▶ **TASK BRIEF**: Leave out the pictures and print the rest of the entries exactly as they stand.

▶ **DATA EXTRACT**:
-.-.-

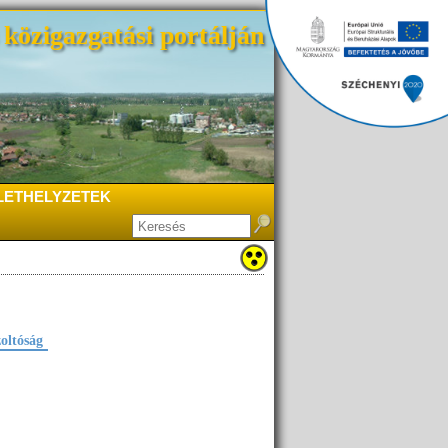
közigazgatási portálján
LETHELYZETEK
oltóság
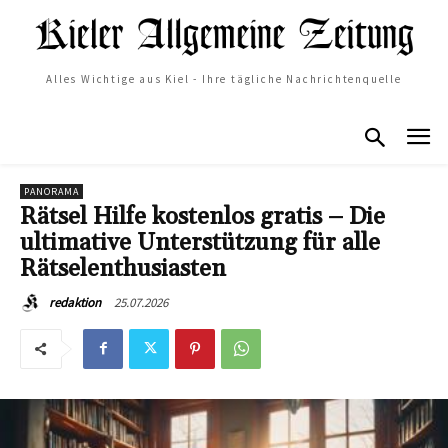
Alles Wichtige aus Kiel - Ihre tägliche Nachrichtenquelle
PANORAMA
Rätsel Hilfe kostenlos gratis – Die
ultimative Unterstützung für alle
Rätselenthusiasten
25.07.2026
redaktion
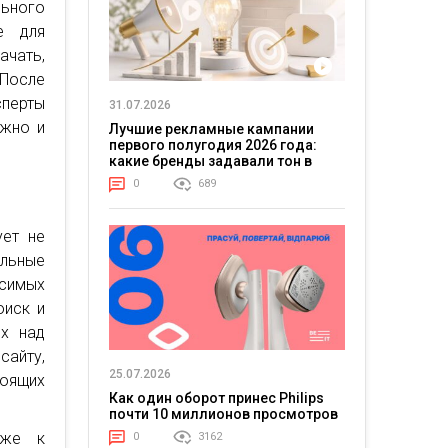
льного
е для
чать,
 После
перты
31.07.2026
ежно и
Лучшие рекламные кампании
первого полугодия 2026 года:
какие бренды задавали тон в
отрасли
0
689
ует не
альные
исимых
оиск и
рх над
сайту,
25.07.2026
тоящих
Как один оборот принес Philips
почти 10 миллионов просмотров
иже к
0
3162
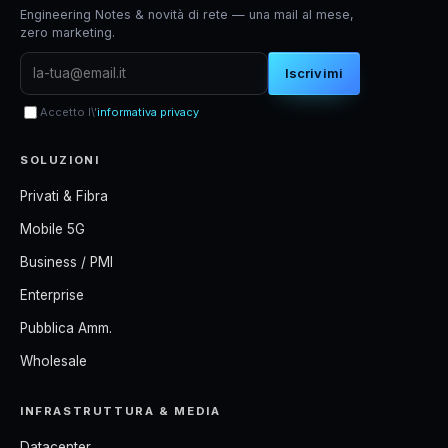
Engineering Notes & novità di rete — una mail al mese,
zero marketing.
Iscrivimi
Accetto l\'
informativa privacy
SOLUZIONI
Privati & Fibra
Mobile 5G
Business / PMI
Enterprise
Pubblica Amm.
Wholesale
INFRASTRUTTURA & MEDIA
Datacenter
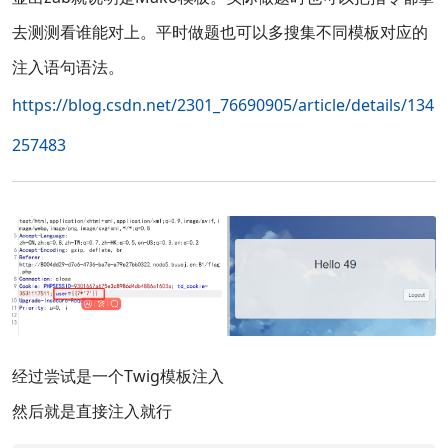
去测测看谁能对上。平时做题也可以多搜集不同模板对应的
注入语句语法。
https://blog.csdn.net/2301_76690905/article/details/134
257483
经过尝试是一个Twig模板注入
然后就是直接注入就行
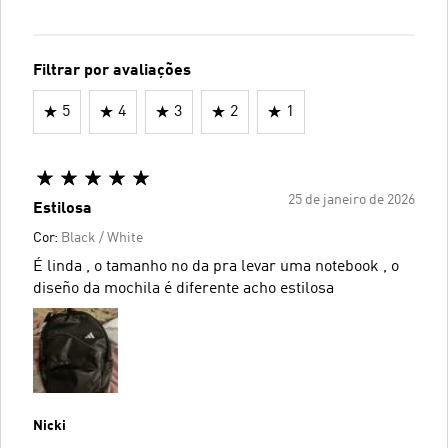
Filtrar por avaliações
5
4
3
2
1
25 de janeiro de 2026
Estilosa
Cor:
Black / White
É linda , o tamanho no da pra levar uma notebook , o
diseño da mochila é diferente acho estilosa
Nicki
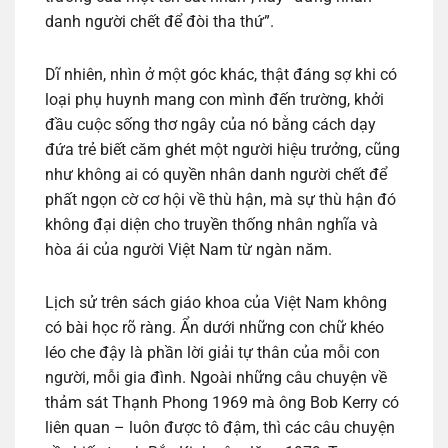
danh người chết để đòi tha thứ”.
Dĩ nhiên, nhìn ở một góc khác, thật đáng sợ khi có
loại phụ huynh mang con mình đến trường, khởi
đầu cuộc sống thơ ngây của nó bằng cách dạy
đứa trẻ biết căm ghét một người hiệu trưởng, cũng
như không ai có quyền nhân danh người chết để
phất ngọn cờ cơ hội về thù hận, mà sự thù hận đó
không đại diện cho truyền thống nhân nghĩa và
hòa ái của người Việt Nam từ ngàn năm.
Lịch sử trên sách giáo khoa của Việt Nam không
có bài học rõ ràng. Ẩn dưới những con chữ khéo
léo che đậy là phần lời giải tự thân của mỗi con
người, mỗi gia đình. Ngoài những câu chuyện về
thảm sát Thạnh Phong 1969 mà ông Bob Kerry có
liên quan – luôn được tô đậm, thì các câu chuyện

-.-.-

▶ **EXERCISE SOLUTION**:
közigazgatási portálján
LETHELYZETEK
oltóság
Alles Wichtige aus Kiel - Ihre tägliche Nachrichtenquelle
PANORAMA
Rätsel Hilfe kostenlos gratis – Die
ultimative Unterstützung für alle
Rätselenthusiasten
25.07.2026
redaktion
льного
е для
чать,
 После
перты
31.07.2026
ежно и
Лучшие рекламные кампании
первого полугодия 2026 года:
какие бренды задавали тон в
отрасли
0
689
ует не
альные
исимых
оиск и
рх над
сайту,
25.07.2026
тоящих
Как один оборот принес Philips
почти 10 миллионов просмотров
иже к
0
3162
Engineering Notes & novità di rete — una mail al mese,
zero marketing.
Iscrivimi
Accetto l\'
informativa privacy
SOLUZIONI
Privati & Fibra
Mobile 5G
Business / PMI
Enterprise
Pubblica Amm.
Wholesale
INFRASTRUTTURA & MEDIA
Datacenter
去测测看谁能对上。平时做题也可以多搜集不同模板对应的
注入语句语法。
https://blog.csdn.net/2301_76690905/article/details/134
257483
经过尝试是一个Twig模板注入
然后就是直接注入就行
Filtrar por avaliações
5
4
3
2
1
25 de janeiro de 2026
Estilosa
Cor:
Black / White
É linda , o tamanho no da pra levar uma notebook , o
diseño da mochila é diferente acho estilosa
Nicki
danh người chết để đòi tha thứ”.
Dĩ nhiên, nhìn ở một góc khác, thật đáng sợ khi có
loại phụ huynh mang con mình đến trường, khởi
đầu cuộc sống thơ ngây của nó bằng cách dạy
đứa trẻ biết căm ghét một người hiệu trưởng, cũng
như không ai có quyền nhân danh người chết để
phất ngọn cờ cơ hội về thù hận, mà sự thù hận đó
không đại diện cho truyền thống nhân nghĩa và
hòa ái của người Việt Nam từ ngàn năm.
Lịch sử trên sách giáo khoa của Việt Nam không
có bài học rõ ràng. Ẩn dưới những con chữ khéo
léo che đậy là phần lời giải tự thân của mỗi con
người, mỗi gia đình. Ngoài những câu chuyện về
thảm sát Thạnh Phong 1969 mà ông Bob Kerry có
liên quan – luôn được tô đậm, thì các câu chuyện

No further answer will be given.